The Brinton Museum opened its new state-of-the-art Forrest E. Mars, Jr. Building on June 15, 2015. Located on the 620-acre historic Quarter Circle A Ranch in Big Horn, WY, the new 24,000-square-foot $15.8-million, eco-conscious museum houses one of the most significant and extensive 19th and 20th century Western and American Indian Art collections in the U.S. featuring Frederic Remington, Charles Russell, Thomas Moran, Edward Borein, Winold Reiss, and the largest Hans Kleiber collection in the world. It includes four galleries, a museum store and the Brinton Bistro, which offers indoor and outdoor dining with 180-degree views of the Bighorn Mountains. Many generous private donors and foundations helped to make the new Forrest E. Mars, Jr. Building possible.
The new three-story space was designed by the Sheridan, WY Architecture/ Engineering firm of Malone Belton Abel P.C. to reveal and honor the beauty of the area, while aligning with the natural geography of the ranch. Nestled into the hillside, it is anchored by a two-foot thick, 51-foot high, 209-foot long arced structural rammed earth wall, the tallest in North America. Principal Architect Timothy Belton, AIA, explains the design as symbolically integrating the space, honoring both the original family that began the collection and the spiritual nature of its American Indian Art collections. Climate-controlled galleries and a 4,000-square foot high-tech storage facility can now accommodate thousands of pieces of art, allowing The Brinton Museum to better preserve and exhibit current and new works and collections by iconic artists.
Because of this, The Gallatin Collection was recently gifted to the museum by Fr. Peter Powell of the Foundation for the Preservation of American Indian Art and Culture in Chicago. Originally compiled by the Gallatin Family in Big Horn, highlights of the collection have been on view at the Art Institute of Chicago for more than 45 years. The complete collection features more than 100 pieces of American Indian art and artifacts, 60 of which are on permanent display in The Brinton Museum's new John and Adrienne Mars American Indian Gallery.

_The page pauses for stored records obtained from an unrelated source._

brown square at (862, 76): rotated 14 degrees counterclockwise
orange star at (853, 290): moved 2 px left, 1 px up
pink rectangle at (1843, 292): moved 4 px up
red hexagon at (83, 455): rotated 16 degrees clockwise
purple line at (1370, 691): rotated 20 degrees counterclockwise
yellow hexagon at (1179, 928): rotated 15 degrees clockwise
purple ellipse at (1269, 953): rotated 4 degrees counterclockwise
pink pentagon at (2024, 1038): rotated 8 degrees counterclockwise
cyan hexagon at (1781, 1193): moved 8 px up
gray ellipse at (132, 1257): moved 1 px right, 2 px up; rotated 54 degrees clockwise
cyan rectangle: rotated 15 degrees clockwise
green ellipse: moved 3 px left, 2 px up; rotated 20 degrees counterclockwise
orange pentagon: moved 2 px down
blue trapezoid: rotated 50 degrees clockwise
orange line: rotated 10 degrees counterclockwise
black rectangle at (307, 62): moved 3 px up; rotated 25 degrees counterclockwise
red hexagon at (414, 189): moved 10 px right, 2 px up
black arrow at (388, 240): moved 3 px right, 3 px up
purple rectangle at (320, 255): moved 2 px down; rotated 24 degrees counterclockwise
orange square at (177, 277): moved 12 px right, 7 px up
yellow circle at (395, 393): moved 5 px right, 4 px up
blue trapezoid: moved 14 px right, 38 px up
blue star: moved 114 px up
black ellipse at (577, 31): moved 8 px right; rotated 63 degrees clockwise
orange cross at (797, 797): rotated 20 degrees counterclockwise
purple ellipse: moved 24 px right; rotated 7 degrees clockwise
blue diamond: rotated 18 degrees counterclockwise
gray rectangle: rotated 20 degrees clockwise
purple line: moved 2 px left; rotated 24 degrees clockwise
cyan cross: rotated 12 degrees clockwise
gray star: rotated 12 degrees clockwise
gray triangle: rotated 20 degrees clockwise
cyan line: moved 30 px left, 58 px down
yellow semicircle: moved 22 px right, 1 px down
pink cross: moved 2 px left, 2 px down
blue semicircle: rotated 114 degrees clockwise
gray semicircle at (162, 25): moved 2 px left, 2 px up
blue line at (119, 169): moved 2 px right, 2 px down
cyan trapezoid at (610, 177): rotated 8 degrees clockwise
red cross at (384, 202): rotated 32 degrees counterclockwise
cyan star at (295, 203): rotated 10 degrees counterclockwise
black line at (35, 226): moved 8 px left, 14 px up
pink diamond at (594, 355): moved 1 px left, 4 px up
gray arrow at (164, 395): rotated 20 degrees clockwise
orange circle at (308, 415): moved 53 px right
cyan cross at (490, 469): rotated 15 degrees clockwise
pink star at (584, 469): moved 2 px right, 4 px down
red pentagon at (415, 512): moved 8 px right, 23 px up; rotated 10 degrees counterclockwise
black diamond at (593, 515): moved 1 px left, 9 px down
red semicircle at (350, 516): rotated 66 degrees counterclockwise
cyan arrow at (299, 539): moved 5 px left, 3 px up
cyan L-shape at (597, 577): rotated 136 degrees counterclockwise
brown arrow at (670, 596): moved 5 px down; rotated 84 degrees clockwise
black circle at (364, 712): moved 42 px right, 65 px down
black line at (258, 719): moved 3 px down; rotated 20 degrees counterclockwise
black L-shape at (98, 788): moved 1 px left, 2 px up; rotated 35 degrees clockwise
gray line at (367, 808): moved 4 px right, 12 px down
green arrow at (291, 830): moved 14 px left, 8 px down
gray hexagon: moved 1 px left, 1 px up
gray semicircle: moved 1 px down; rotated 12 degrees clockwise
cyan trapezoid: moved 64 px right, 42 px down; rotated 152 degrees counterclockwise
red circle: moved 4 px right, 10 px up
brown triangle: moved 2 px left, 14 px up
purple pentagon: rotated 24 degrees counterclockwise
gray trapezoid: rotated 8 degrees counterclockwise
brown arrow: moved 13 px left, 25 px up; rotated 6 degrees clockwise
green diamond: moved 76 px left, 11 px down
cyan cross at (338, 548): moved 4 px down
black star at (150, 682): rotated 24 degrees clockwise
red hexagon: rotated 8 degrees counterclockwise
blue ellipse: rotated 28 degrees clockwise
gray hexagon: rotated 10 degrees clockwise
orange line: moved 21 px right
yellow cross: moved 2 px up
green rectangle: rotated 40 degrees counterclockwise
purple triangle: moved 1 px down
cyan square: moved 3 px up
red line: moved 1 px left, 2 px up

Bradford Brinton's sister, Helen Brinton, founded The Brinton Museum in 1960, and it was opened to the public as the Bradford Brinton Memorial in June 1961. Her mission was to share Brinton's original collection of art, historic documents, books and furnishings assembled in the early 1900s, which showcase the elegant and eclectic tastes of a well-educated Western gentleman who befriended and supported the top artists of his time. Today, The Brinton Museum showcases its historic and contemporary collections in long-term and changing exhibitions in the original Brinton Ranch House and throughout its new Western, American Indian and contemporary galleries. The Quarter Circle A Ranch also includes expansive gardens and a greenhouse, Little Goose Creek Lodge, and multiple 1900s-era buildings such as the Carriage Barn that houses a historic automobile, J.I. Case truck and various farm implements, and a saddle barn full of horse gear. In the next two years, The Brinton Museum also will convert its original 5,000-square-foot museum space into an education center.
“The Brinton Museum is the only museum in the U.S. that maintains a significant historic and ever-expanding Western and American Indian art collection on a beautifully maintained historic property at the foot of a mountain range,” said Schuster. “The art, as well as the Quarter Circle A Ranch property, are an American treasure.”